Somada a essa ideia, a falta de conhecimento do núcleo civil acerca do desaparecimento de pessoas no Brasil agrava ainda mais a situação, já que, se não há conhecimento não tem como haver uma interação que promova engajamento social efetivo. Além disso, a vinculação de dados a respeito do número de casos de desaparecidos - cerca 82 mil por ano-, em redes de televisivas ainda é escassa.

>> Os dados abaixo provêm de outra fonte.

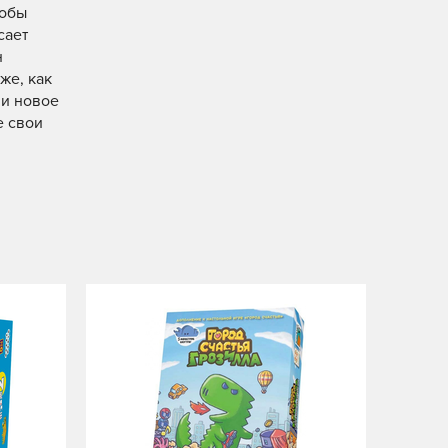
тобы
сает
н
же, как
ли новое
е свои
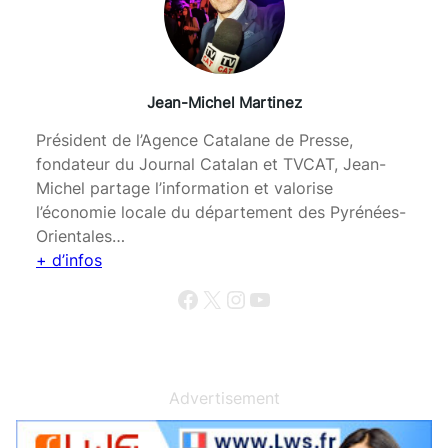
Jean-Michel Martinez
Président de l’Agence Catalane de Presse,
fondateur du Journal Catalan et TVCAT, Jean-
Michel partage l’information et valorise
l’économie locale du département des Pyrénées-
Orientales…
+ d’infos
Facebook
X
Instagram
YouTube
Advertisement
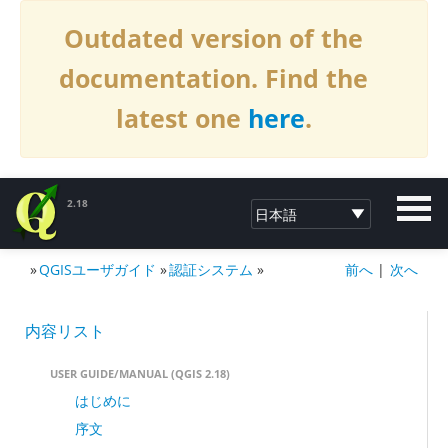
Outdated version of the
documentation. Find the
latest one
here
.
2.18
»
QGISユーザガイド
»
認証システム
»
前へ
|
次へ
QGISへの寄付2.18
内容リスト
USER GUIDE/MANUAL (QGIS 2.18)
はじめに
序文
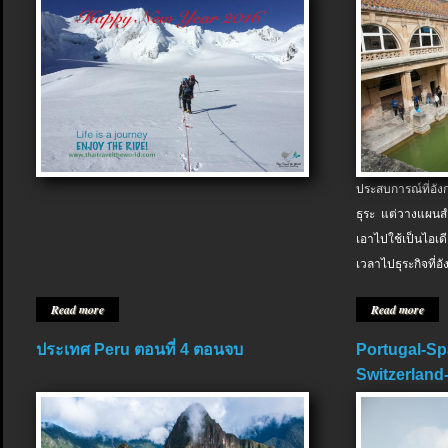
ประสบการณ์ที่อัง
ธุระ แต่วางแผนสำ
เอาไปใช้เป็นไอเด
เวลาไปธุระกิจที่อ
Read more
Read more
ประเทศ Peru ตอนที่ 4 ตอนจบ
Portugal-Sp
Switzerland-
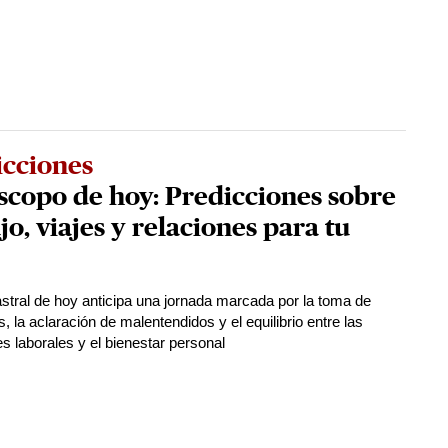
icciones
copo de hoy: Predicciones sobre
jo, viajes y relaciones para tu
stral de hoy anticipa una jornada marcada por la toma de
, la aclaración de malentendidos y el equilibrio entre las
s laborales y el bienestar personal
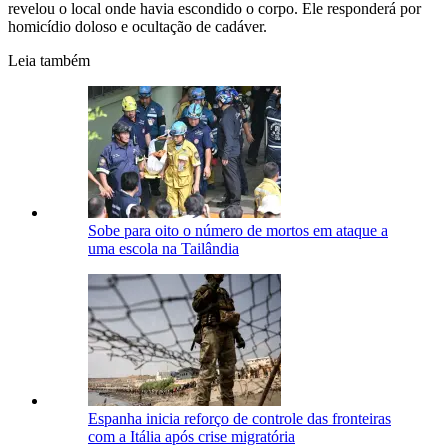
revelou o local onde havia escondido o corpo. Ele responderá por
homicídio doloso e ocultação de cadáver.
Leia também
Sobe para oito o número de mortos em ataque a
uma escola na Tailândia
Espanha inicia reforço de controle das fronteiras
com a Itália após crise migratória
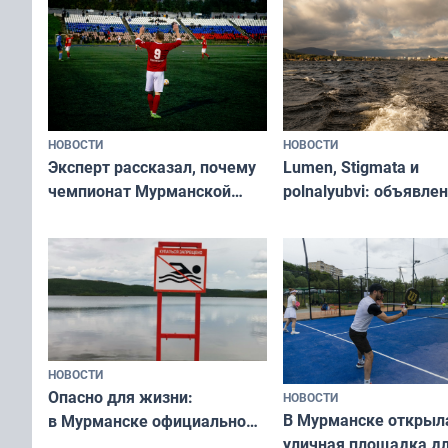
«Туризм для своих»
НОВОСТИ
НОВОСТИ
Эксперт рассказал, почему
Lumen, Stigmata и
чемпионат Мурманской
polnalyubvi: объявле
области по футболу остался
хедлайнеры фестива
незамеченным
«Имандра» в 2026 го
НОВОСТИ
Опасно для жизни:
НОВОСТИ
В Мурманске открыл
в Мурманске официально
уличная площадка д
запретили купаться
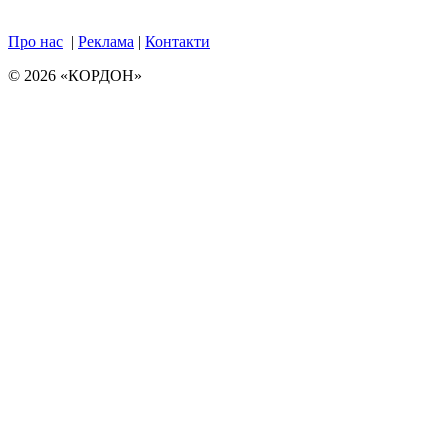
Про нас
|
Реклама
|
Контакти
© 2026 «КОРДОН»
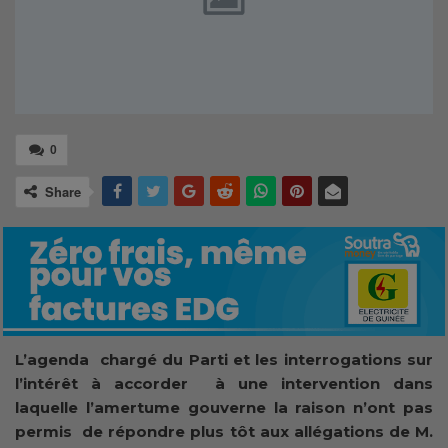
0
Share
L’agenda chargé du Parti et les interrogations sur
l’intérêt à accorder à une intervention dans
laquelle l’amertume gouverne la raison n’ont pas
permis de répondre plus tôt aux allégations de M.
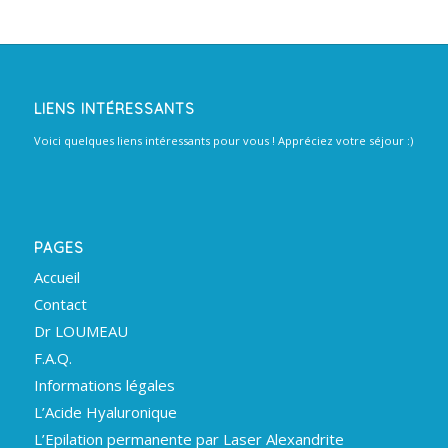
LIENS INTÉRESSANTS
Voici quelques liens intéressants pour vous ! Appréciez votre séjour :)
PAGES
Accueil
Contact
Dr LOUMEAU
F.A.Q.
Informations légales
L’Acide Hyaluronique
L’Epilation permanente par Laser Alexandrite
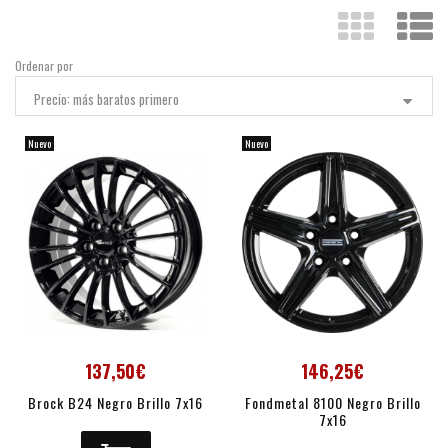
Ordenar por
Precio: más baratos primero
Nuevo
Nuevo
137,50€
146,25€
Brock B24 Negro Brillo 7x16
Fondmetal 8100 Negro Brillo
7x16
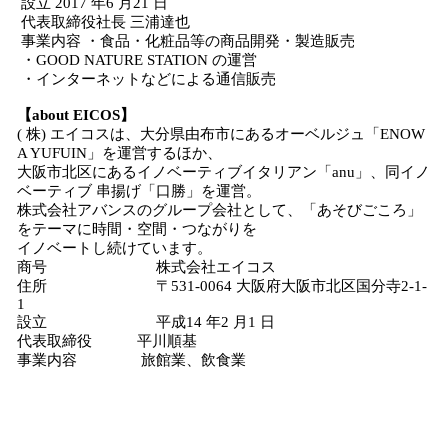
設立 2017 年6 月21 日
代表取締役社長 三浦達也
事業内容 ・食品・化粧品等の商品開発・製造販売
・GOOD NATURE STATION の運営
・インターネットなどによる通信販売
【about EICOS】
( 株) エイコスは、大分県由布市にあるオーベルジュ「ENOW
A YUFUIN」を運営するほか、
大阪市北区にあるイノベーティブイタリアン「anu」、同イノ
ベーティブ 串揚げ「口勝」を運営。
株式会社アバンスのグループ会社として、「あそびごころ」
をテーマに時間・空間・つながりを
イノベートし続けています。
商号 株式会社エイコス
住所 〒531-0064 大阪府大阪市北区国分寺2-1-
1
設立 平成14 年2 月1 日
代表取締役 平川順基
事業内容 旅館業、飲食業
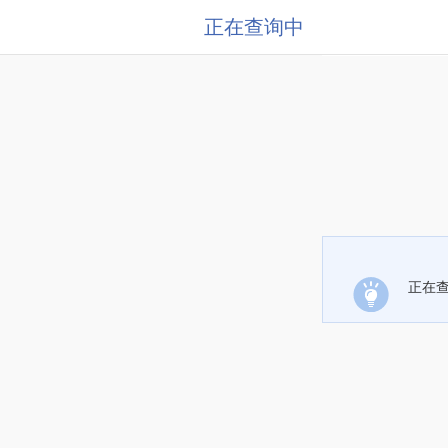
正在查询中
正在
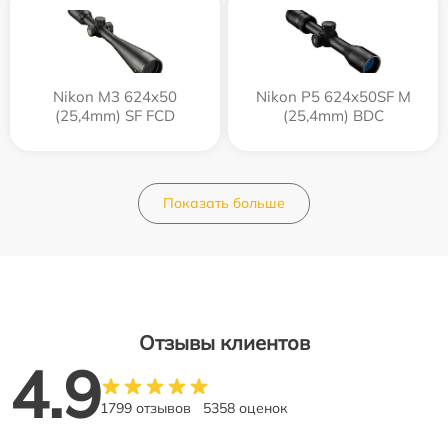
Nikon M3 624x50
Nikon P5 624x50SF M
(25,4mm) SF FCD
(25,4mm) BDC
Показать больше
Отзывы клиентов
4.9
1799 отзывов
5358 оценок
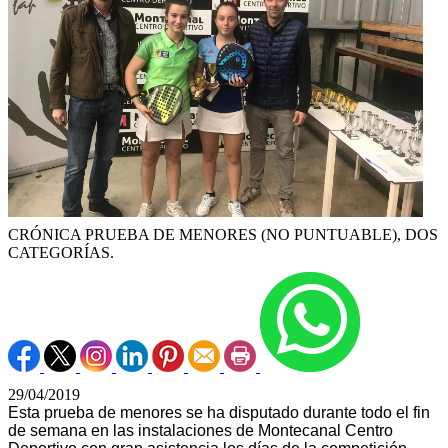
CRÓNICA PRUEBA DE MENORES (NO PUNTUABLE), DOS
CATEGORÍAS.
29/04/2019
Esta prueba de menores se ha disputado durante todo el fin
de semana en las instalaciones de Montecanal Centro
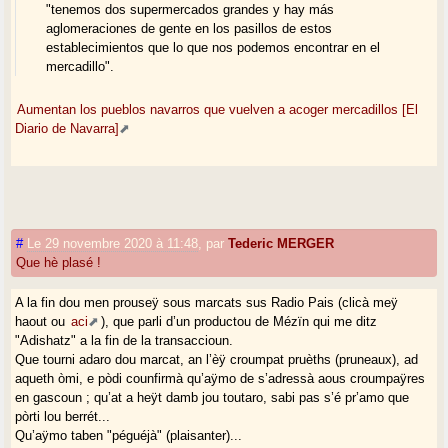
"tenemos dos supermercados grandes y hay más
aglomeraciones de gente en los pasillos de estos
establecimientos que lo que nos podemos encontrar en el
mercadillo".
Aumentan los pueblos navarros que vuelven a acoger mercadillos [El
Diario de Navarra]
#
Le 29 novembre 2020 à 11:48
,
par
Tederic MERGER
Que hè plasé !
A la fin dou men prouseÿ sous marcats sus Radio Pais (clicà meÿ
haout ou
aci
), que parli d’un productou de Mézïn qui me ditz
"Adishatz" a la fin de la transaccioun.
Que tourni adaro dou marcat, an l’èÿ croumpat pruèths (pruneaux), ad
aqueth òmi, e pòdi counfirmà qu’aÿmo de s’adressà aous croumpaÿres
en gascoun ; qu’at a heÿt damb jou toutaro, sabi pas s’é pr’amo que
pòrti lou berrét...
Qu’aÿmo taben "péguéjà" (plaisanter)...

Surge, com isso, a latente necessidade da ampliação de políticas públicas para o cumprimento da busca de pessoas desaparecidas no cenário brasileiro atual, uma vez que, é direito de todo cidadão ter acesso à segurança e o bem estar como defende a Constituição Federal de 1988.

Urge, portanto, que o Tribunal de Contas da União direcione capital que, por intermédio do Ministério da Defesa, será revertido em ampliação de delegacias especializadas em pessoas desaparecidas, as quais fornecerão apoio às famílias até o momento que o caso for encerrado. Paralelamente, o Ministério Público, por meio do uso da tecnologia, deverá formular campanhas e palestras nas redes de televisão e mídias sociais, as quais serão ministradas por especialistas em desaparecimentos de indivíduos, com o fito de informar a população a respeito desse imbróglio, possibilitando, assim, uma maior sensibilização e interação social.  Com isso, o Brasil poder-se-á ser um país de futuro como idealizou Stefan Zweig.